-------- EXCERPTED RECORDS
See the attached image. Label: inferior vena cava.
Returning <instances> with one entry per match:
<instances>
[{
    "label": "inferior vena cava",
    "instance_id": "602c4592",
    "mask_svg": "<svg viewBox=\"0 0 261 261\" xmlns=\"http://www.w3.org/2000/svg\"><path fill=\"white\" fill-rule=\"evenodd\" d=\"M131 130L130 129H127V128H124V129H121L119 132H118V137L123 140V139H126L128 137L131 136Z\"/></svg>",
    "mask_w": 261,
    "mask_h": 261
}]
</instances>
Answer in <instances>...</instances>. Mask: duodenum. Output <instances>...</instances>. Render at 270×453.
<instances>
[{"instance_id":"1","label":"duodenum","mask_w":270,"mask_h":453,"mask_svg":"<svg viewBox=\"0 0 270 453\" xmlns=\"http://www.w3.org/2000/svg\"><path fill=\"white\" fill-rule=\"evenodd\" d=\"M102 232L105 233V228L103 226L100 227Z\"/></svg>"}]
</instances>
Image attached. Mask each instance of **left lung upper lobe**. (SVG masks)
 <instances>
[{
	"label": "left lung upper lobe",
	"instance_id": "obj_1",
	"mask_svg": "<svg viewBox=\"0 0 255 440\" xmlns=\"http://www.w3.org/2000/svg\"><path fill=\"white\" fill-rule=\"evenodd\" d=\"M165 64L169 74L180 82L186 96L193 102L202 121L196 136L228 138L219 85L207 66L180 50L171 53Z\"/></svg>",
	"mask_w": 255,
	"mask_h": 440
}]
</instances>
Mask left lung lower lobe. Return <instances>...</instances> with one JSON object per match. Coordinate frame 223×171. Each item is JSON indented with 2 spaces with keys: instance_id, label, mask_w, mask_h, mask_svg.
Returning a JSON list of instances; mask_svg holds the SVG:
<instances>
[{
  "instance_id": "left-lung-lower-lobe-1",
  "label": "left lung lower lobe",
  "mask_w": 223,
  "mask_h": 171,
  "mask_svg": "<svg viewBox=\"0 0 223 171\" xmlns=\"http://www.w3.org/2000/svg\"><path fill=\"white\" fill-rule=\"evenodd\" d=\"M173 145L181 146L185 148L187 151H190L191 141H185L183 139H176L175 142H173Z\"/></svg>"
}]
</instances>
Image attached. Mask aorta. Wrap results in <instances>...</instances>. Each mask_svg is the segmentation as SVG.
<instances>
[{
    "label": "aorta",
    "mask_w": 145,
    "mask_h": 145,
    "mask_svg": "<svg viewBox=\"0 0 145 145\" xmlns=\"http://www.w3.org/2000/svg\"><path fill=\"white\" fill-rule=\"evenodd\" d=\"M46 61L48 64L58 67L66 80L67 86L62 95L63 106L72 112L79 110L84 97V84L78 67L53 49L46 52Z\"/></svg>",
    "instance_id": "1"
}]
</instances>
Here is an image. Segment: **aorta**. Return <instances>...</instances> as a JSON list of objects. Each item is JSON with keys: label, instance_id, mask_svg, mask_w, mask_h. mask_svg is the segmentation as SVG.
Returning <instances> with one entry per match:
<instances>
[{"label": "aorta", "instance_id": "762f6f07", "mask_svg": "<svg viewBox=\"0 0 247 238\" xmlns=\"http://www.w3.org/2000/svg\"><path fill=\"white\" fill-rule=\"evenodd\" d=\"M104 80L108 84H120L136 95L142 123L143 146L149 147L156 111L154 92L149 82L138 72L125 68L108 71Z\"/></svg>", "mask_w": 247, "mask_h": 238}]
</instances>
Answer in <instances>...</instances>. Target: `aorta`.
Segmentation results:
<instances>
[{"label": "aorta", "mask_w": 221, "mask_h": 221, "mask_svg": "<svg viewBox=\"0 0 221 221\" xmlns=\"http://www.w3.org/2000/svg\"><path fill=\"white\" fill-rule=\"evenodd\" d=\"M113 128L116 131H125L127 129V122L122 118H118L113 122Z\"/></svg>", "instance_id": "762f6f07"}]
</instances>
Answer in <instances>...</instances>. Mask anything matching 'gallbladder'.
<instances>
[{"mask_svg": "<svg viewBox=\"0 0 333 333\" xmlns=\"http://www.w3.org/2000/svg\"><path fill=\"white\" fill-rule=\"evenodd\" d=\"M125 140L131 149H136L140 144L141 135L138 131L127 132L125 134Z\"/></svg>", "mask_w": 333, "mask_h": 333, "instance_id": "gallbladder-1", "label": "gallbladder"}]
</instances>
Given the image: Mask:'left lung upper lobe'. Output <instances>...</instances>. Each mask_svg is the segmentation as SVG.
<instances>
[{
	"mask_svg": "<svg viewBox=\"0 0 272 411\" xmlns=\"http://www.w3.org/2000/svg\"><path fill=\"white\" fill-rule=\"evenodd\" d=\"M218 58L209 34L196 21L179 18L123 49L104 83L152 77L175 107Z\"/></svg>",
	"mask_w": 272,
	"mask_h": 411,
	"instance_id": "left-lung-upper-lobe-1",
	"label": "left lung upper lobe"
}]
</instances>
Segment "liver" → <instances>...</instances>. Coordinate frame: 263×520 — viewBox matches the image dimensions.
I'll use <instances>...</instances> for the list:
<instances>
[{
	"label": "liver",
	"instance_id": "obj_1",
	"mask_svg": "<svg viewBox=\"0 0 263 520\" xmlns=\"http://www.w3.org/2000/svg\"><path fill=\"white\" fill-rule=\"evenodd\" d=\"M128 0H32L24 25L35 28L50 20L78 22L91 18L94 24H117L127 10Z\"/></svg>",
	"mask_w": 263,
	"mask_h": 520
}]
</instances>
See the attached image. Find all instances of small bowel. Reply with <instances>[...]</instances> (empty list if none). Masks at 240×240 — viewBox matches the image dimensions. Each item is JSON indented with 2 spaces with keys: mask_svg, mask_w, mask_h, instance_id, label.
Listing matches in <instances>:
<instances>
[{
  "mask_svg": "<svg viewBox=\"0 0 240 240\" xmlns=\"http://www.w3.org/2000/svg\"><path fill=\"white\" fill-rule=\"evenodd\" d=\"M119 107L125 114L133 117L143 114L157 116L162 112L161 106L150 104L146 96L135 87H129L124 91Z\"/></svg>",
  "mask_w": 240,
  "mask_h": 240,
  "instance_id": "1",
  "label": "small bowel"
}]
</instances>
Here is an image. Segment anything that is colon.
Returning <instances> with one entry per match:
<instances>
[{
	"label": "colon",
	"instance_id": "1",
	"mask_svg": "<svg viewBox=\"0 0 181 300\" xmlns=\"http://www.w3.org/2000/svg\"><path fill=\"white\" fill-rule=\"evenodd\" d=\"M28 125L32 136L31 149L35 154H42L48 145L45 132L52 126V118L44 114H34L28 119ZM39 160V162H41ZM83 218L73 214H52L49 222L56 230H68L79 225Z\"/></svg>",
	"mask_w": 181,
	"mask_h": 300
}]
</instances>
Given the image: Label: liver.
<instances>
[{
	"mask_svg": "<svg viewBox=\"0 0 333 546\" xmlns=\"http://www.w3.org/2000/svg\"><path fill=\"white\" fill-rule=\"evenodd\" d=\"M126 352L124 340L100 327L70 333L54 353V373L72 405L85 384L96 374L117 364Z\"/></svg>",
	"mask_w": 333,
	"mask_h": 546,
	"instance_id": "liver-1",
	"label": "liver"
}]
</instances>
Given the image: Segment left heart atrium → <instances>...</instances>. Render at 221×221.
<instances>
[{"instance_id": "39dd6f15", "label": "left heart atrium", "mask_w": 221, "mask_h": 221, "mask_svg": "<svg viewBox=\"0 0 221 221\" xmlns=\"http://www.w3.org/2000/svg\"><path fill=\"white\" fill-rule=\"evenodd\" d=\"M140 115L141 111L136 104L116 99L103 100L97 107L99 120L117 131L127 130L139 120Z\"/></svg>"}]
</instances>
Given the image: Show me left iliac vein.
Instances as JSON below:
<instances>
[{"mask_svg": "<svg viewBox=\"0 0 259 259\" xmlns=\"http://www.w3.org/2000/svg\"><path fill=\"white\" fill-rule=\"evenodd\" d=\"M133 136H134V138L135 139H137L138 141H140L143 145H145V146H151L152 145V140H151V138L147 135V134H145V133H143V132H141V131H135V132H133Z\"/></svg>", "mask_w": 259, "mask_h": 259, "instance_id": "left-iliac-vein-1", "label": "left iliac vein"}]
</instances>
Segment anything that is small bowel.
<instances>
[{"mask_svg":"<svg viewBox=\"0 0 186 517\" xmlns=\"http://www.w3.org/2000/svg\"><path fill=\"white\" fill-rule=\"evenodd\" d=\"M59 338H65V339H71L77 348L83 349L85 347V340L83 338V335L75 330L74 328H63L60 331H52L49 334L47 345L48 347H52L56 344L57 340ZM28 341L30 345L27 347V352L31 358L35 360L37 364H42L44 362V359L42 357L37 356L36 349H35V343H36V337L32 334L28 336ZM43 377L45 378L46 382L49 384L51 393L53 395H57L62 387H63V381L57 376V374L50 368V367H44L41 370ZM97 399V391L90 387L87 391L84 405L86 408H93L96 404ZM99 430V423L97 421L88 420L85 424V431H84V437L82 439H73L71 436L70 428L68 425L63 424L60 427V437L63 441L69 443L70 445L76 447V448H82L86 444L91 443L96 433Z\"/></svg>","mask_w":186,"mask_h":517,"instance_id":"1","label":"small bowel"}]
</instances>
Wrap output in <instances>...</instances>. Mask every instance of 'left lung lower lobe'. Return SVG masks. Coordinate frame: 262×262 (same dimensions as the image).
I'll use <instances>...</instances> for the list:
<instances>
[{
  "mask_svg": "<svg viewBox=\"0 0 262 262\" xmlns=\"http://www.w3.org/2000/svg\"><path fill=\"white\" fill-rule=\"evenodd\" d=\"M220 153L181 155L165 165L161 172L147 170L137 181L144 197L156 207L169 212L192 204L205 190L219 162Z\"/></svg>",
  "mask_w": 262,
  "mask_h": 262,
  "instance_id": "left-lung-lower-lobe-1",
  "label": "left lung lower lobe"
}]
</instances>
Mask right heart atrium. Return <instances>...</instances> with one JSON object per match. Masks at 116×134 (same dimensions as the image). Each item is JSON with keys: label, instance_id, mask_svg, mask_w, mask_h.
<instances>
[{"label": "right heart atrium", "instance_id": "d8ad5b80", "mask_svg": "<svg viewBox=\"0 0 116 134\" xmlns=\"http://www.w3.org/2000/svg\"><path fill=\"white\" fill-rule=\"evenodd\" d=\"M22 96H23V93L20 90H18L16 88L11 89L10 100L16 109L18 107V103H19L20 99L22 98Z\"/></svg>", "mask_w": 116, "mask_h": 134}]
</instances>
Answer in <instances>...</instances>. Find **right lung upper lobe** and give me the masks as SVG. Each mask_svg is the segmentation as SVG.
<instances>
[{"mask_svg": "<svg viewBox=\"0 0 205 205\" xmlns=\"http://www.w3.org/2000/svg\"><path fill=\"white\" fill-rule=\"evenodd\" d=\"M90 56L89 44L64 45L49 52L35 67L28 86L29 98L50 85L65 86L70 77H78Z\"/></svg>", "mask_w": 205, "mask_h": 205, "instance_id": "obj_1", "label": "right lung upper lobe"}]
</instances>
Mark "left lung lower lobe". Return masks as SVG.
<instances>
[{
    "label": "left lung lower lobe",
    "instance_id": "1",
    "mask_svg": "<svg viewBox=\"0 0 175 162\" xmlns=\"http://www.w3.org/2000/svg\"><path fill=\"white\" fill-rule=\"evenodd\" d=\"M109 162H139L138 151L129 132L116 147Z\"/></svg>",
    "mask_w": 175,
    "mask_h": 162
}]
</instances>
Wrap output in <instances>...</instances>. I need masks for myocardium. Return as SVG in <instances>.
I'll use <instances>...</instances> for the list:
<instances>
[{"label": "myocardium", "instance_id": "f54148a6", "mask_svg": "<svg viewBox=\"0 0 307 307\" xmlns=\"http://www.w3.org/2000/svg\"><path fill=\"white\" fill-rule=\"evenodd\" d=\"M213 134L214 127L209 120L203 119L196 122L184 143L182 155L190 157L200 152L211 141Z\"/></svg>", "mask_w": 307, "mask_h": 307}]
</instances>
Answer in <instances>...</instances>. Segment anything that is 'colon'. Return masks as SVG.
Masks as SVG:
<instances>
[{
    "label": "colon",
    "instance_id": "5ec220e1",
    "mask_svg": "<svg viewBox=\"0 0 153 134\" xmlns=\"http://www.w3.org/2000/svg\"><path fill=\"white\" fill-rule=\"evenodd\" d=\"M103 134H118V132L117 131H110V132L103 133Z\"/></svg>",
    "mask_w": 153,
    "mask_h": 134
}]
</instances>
----------------
= WHAT IS EXPECTED =
All lines from the one holding "Wrap output in <instances>...</instances>. I" through the final line of the material must be set down exactly, and nothing else may be added.

= ANSWER SPACE =
Wrap output in <instances>...</instances>. I need masks for myocardium. Return as SVG in <instances>.
I'll use <instances>...</instances> for the list:
<instances>
[{"label": "myocardium", "instance_id": "f54148a6", "mask_svg": "<svg viewBox=\"0 0 307 307\" xmlns=\"http://www.w3.org/2000/svg\"><path fill=\"white\" fill-rule=\"evenodd\" d=\"M213 134L214 127L209 120L203 119L196 122L184 143L182 155L190 157L200 152L211 141Z\"/></svg>", "mask_w": 307, "mask_h": 307}]
</instances>
Answer in <instances>...</instances>. Segment anything that is 'colon'. Return masks as SVG.
Masks as SVG:
<instances>
[{
    "label": "colon",
    "instance_id": "5ec220e1",
    "mask_svg": "<svg viewBox=\"0 0 153 134\" xmlns=\"http://www.w3.org/2000/svg\"><path fill=\"white\" fill-rule=\"evenodd\" d=\"M103 134H118V132L117 131H110V132L103 133Z\"/></svg>",
    "mask_w": 153,
    "mask_h": 134
}]
</instances>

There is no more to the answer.